Guest writer Ash Gupta
New York’s Mayor, Mike Bloomberg, wants NYC to be the US’s leading city for EV usage. He said he would work with the NY City Council to amend the building code and require up to 20 percent of all new public parking spaces be set up for electric vehicle charging, which could lead to “10,000 parking spots for electric vehicles over the next seven years.”
Sounds like a good plan, but for the moment New York is not well equipped to recharge electric vehicles. Right now it has a measly 100 public recharging points with another 50 in the plan during 2013. So far, so slow. However, trials with electric city cabs using six Nissan Leafs are progressing for later this year. Two 480 Volt fast recharge units are being installed, one dedicated to taxi use while the other is for use by the general public. New York plans that 33% of its taxis will be EVs by 2020. More on this story here.
When you start to add up all the positive events planned for electric transport in 2013 a better outlook for the EV sector is heralded. New EV product from Audi, BMW, Ford, Renault and VW will generate a greater range of choice for EV users, and the while these new models look more main-stream, they are also getting more sophisticated in terms of design, equipment and options to defray range anxiety by adding range extenders to standard models.
New York’s ambitions to be the US lead EV city will be challenged by initiatives in Atlanta by ChargePoint, the world’s largest electric vehicle charging network, who recently announced its entry into the Atlanta market with the installation of networked EV charging stations.
Meanwhile San Francisco is getting into the act. Starting this month, the Bay Area-based grocery chain, Mollie Stone will have ChargePoint electric car charging stations at a few of its stores.
The first station will be unveiled at Mollie Stone’s in Sausalito next month, followed by installations in Palo Alto and Burlingame. Eventually, the Bay Area-based grocery chain hopes to roll out charging stations to all of its nine locations.
Fast electric car charging stations will facilitate the wider use of EVs, particularly in San Diego, Los Angeles or the San Francisco Bay Area, but it’s not just the proliferation of charging facilities that hold the keys to us seeing higher EV car park volumes. Up to now auto OEMs did not offer common standards for EV recharging plugs.

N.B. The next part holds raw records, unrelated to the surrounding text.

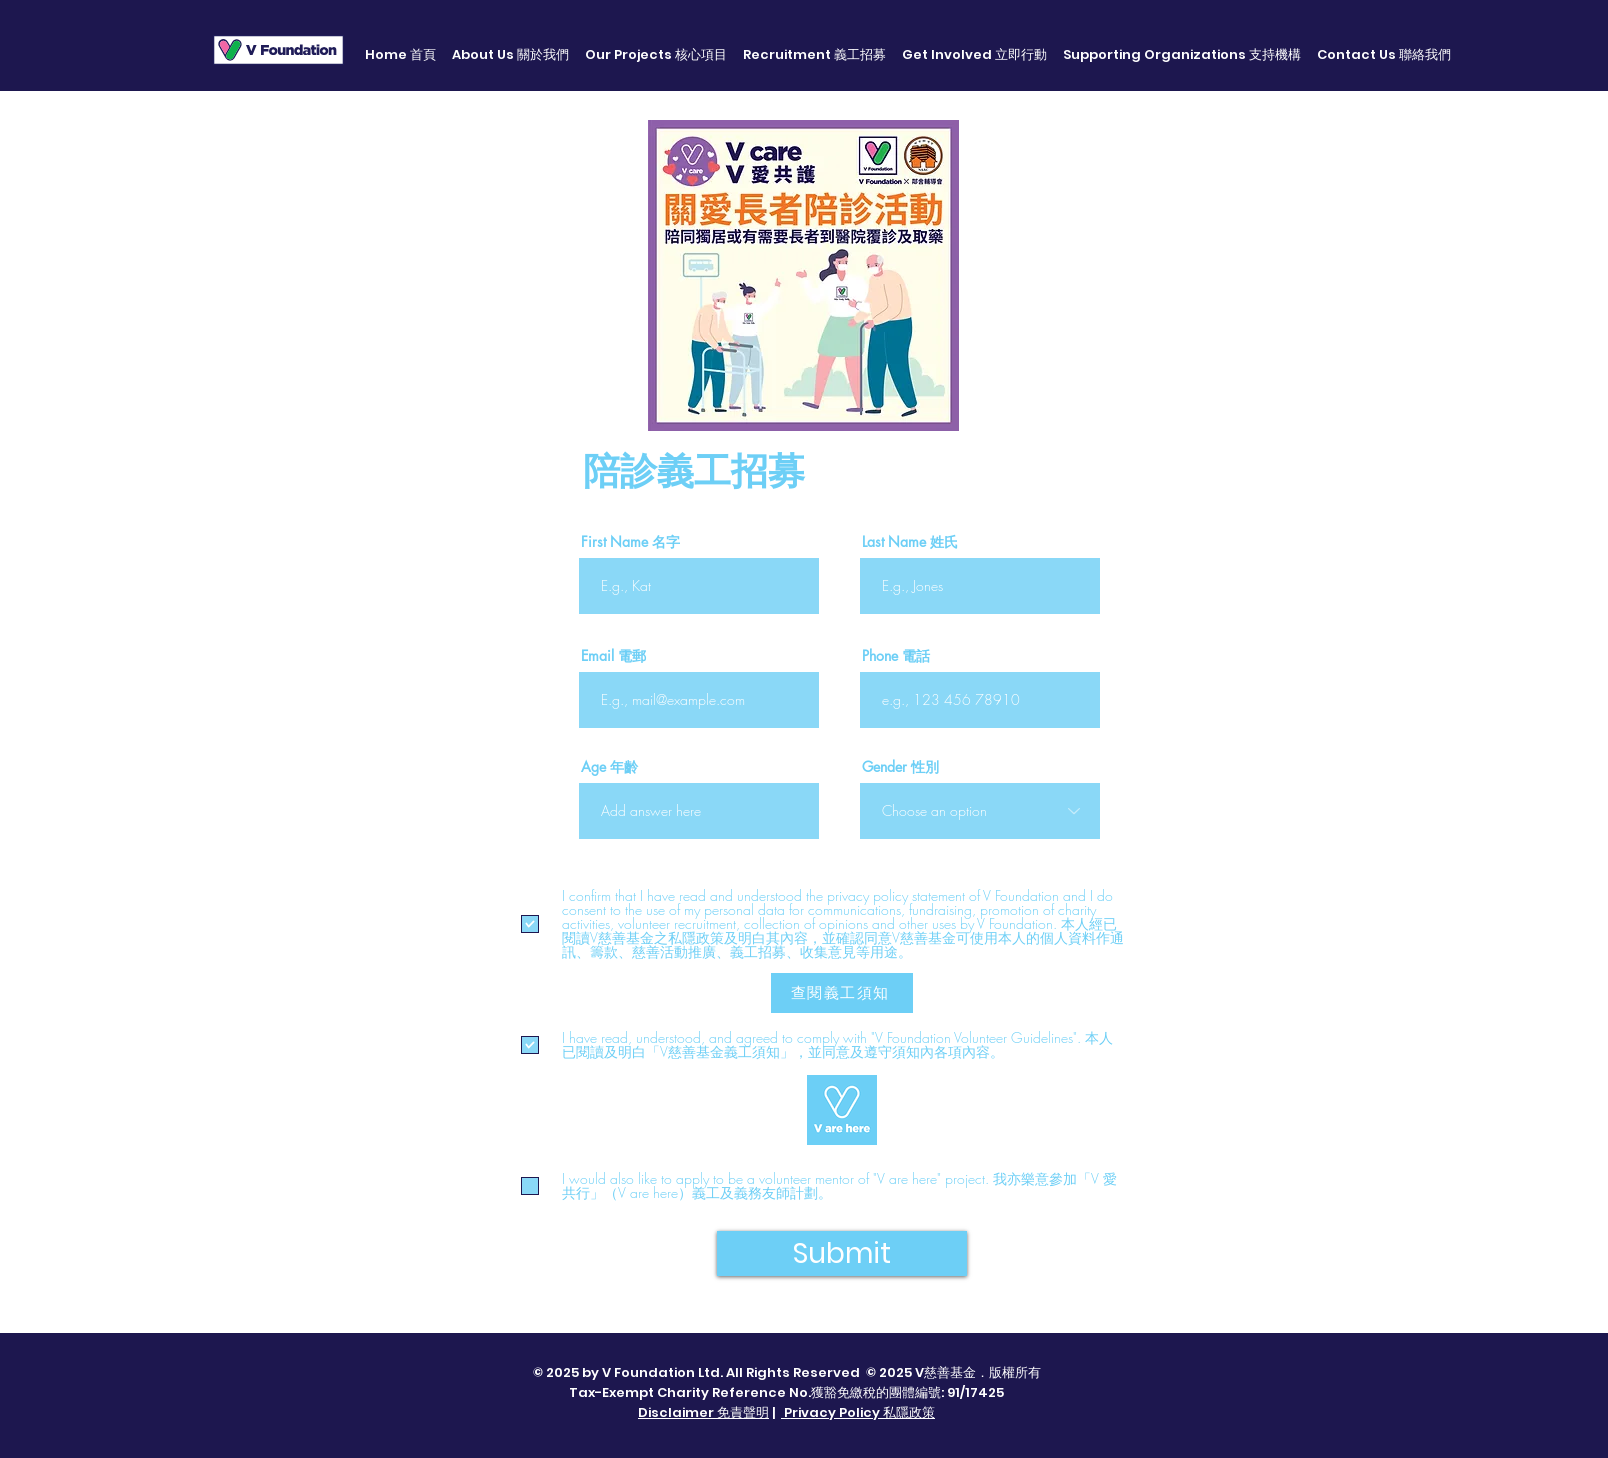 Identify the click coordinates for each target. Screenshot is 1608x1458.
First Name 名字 (630, 542)
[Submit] (842, 1253)
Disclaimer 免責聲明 (703, 1412)
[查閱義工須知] (842, 993)
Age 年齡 (609, 767)
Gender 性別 (900, 767)
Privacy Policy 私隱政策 (858, 1412)
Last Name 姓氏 (910, 542)
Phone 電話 (896, 656)
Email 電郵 (613, 656) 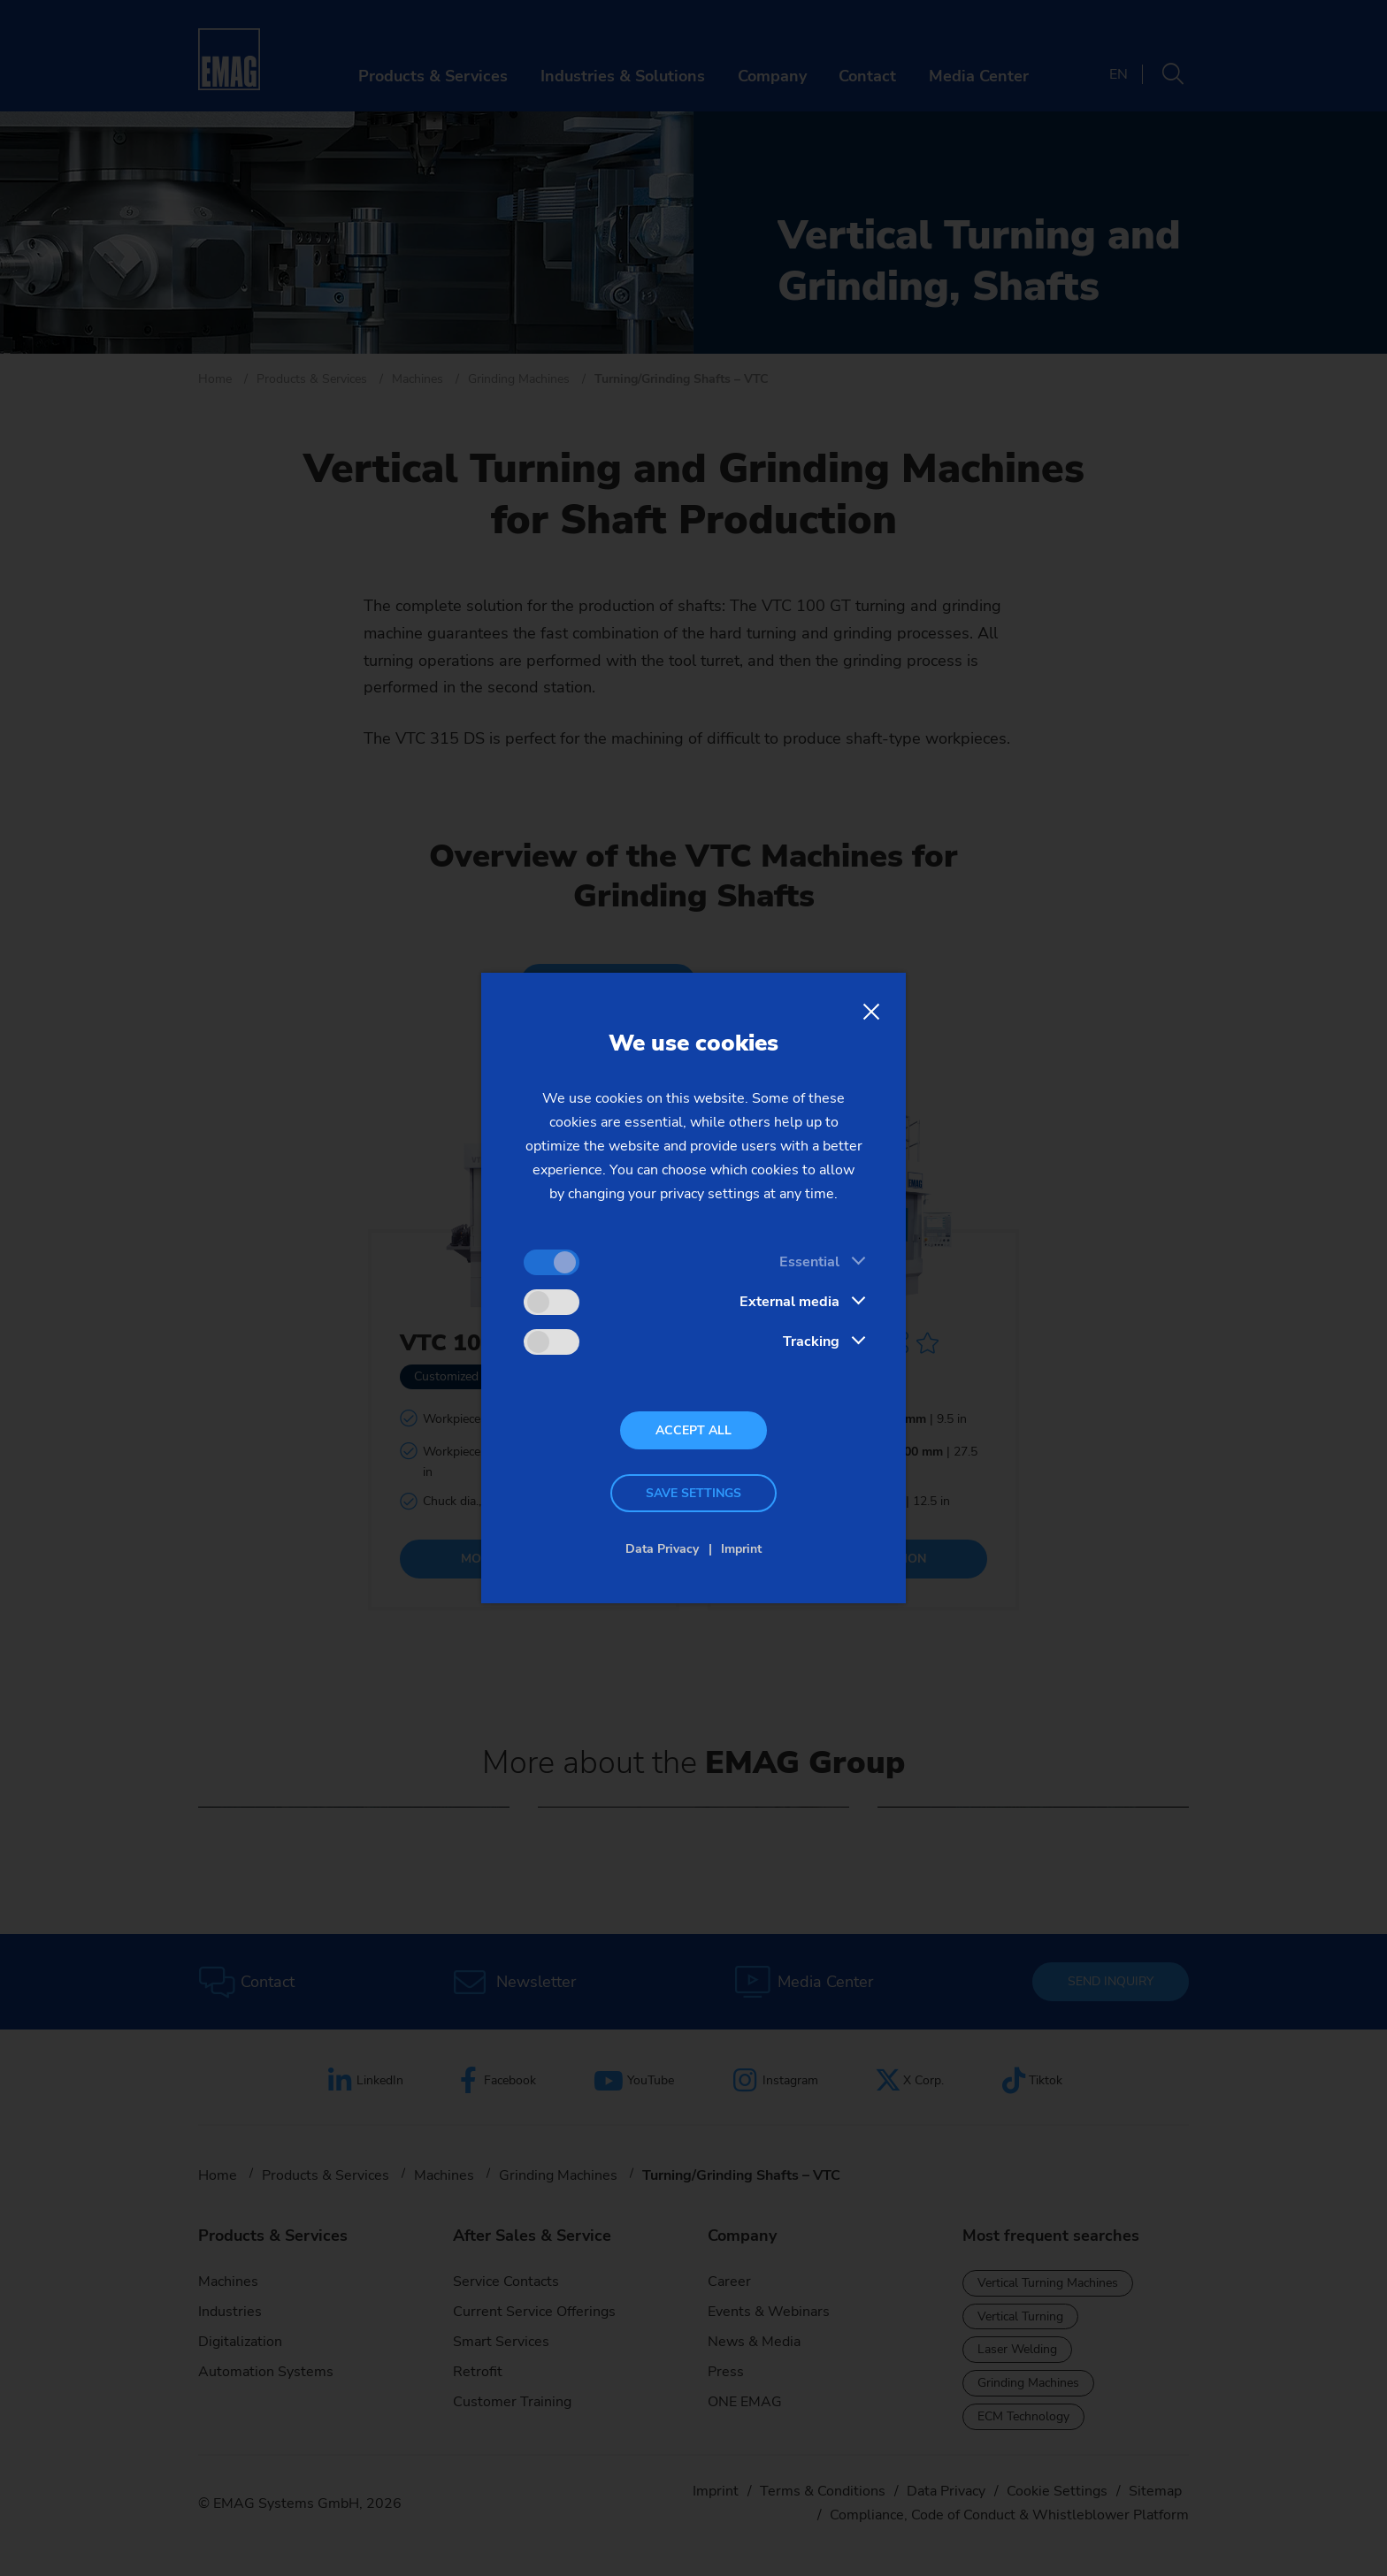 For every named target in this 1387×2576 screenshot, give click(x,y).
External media (789, 1301)
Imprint (741, 1548)
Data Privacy (662, 1548)
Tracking (811, 1341)
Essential (809, 1262)
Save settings (693, 1493)
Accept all (693, 1430) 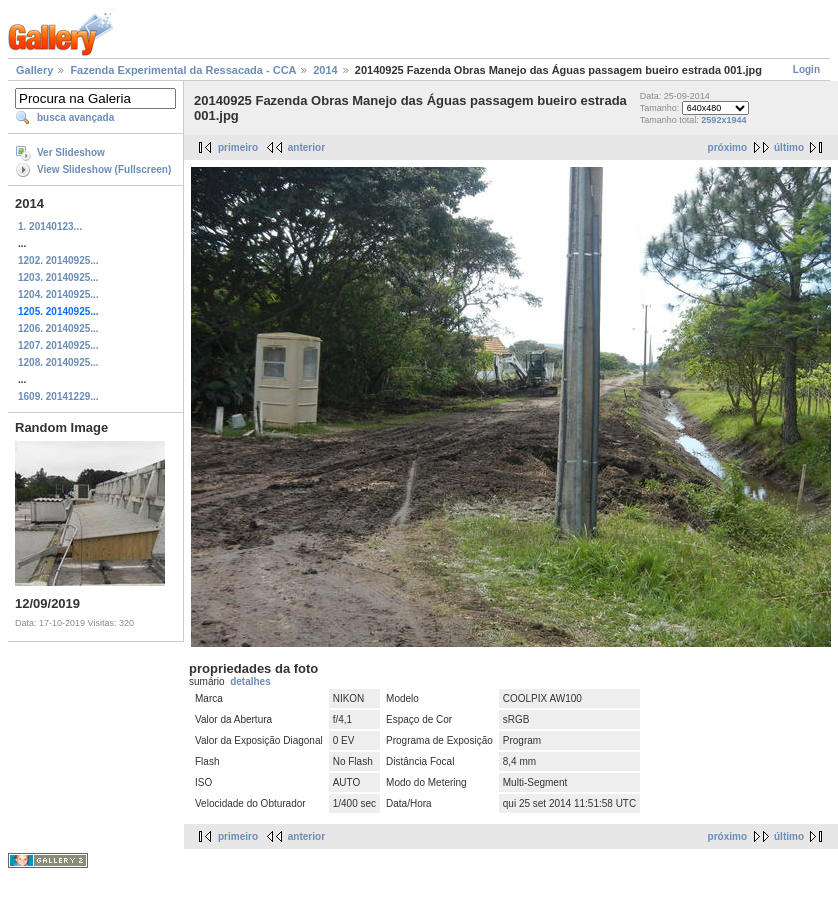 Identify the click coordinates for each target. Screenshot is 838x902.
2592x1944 (723, 120)
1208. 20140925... (58, 362)
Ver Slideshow (71, 152)
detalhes (250, 681)
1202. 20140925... (58, 260)
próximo (727, 147)
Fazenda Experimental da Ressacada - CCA (183, 70)
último (789, 147)
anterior (306, 147)
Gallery (34, 70)
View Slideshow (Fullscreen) (104, 169)
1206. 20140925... (58, 328)
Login (806, 69)
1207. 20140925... (58, 345)
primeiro (238, 147)
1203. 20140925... (58, 277)
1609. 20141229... (58, 396)
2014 (325, 70)
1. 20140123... (50, 226)
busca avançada (75, 117)
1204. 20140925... (58, 294) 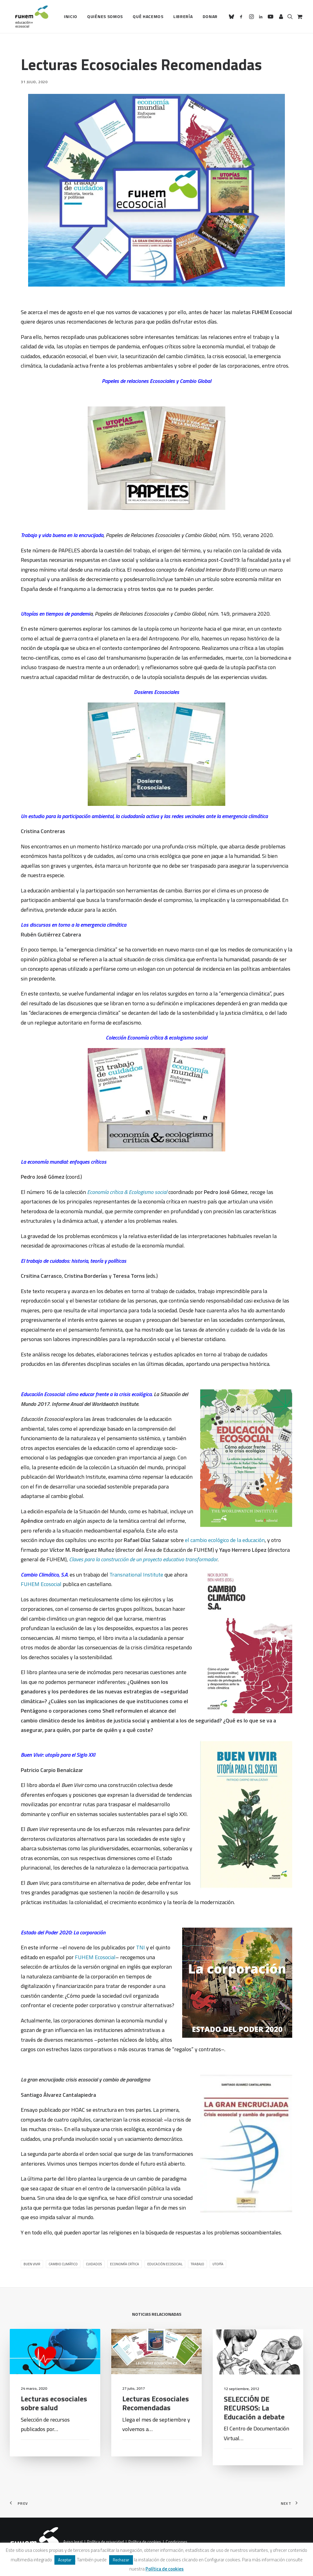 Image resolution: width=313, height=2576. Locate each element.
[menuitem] (71, 16)
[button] (232, 16)
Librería (183, 16)
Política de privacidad (105, 2542)
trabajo (197, 2264)
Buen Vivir (32, 2264)
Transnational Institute (136, 1574)
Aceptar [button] (65, 2560)
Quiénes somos (105, 16)
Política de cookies (144, 2542)
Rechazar (121, 2560)
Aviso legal (73, 2542)
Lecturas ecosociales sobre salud (54, 2431)
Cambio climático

The breakthrough is that the SAE International standards agency has finalized work on a U.S. 480-volt fast-charging standard. Until now, EV drivers have been obliged to use the Japanese CHAdeMO standard, as in the Nissan Leaf and Mitsubishi I-MiEV. CHAdeMO uses a totally different plug than the American 240-volt J1772, so that meant two different outlets on the car. The smart news is that new U.S. standard combines 240- and 480-volt charging into a single “combo” plug to make things easier.
So now Audi, BMW, Chrysler, Daimler, Ford, General Motors, Porsche and Volkswagen are all supporting the combo plug, and that generates U.S.- Europe compatibility. China has its own fast-charging standard, while Japan looks set to retain CHAdeMO. A full charge with any of these units will probably take at least 30 minutes, but going from 20 to 80 percent battery charge can now be accomplished in just 20 minutes.
As we always say. “One Day the Electric Car will be King!” Step by step we are beginning to head that way again at last.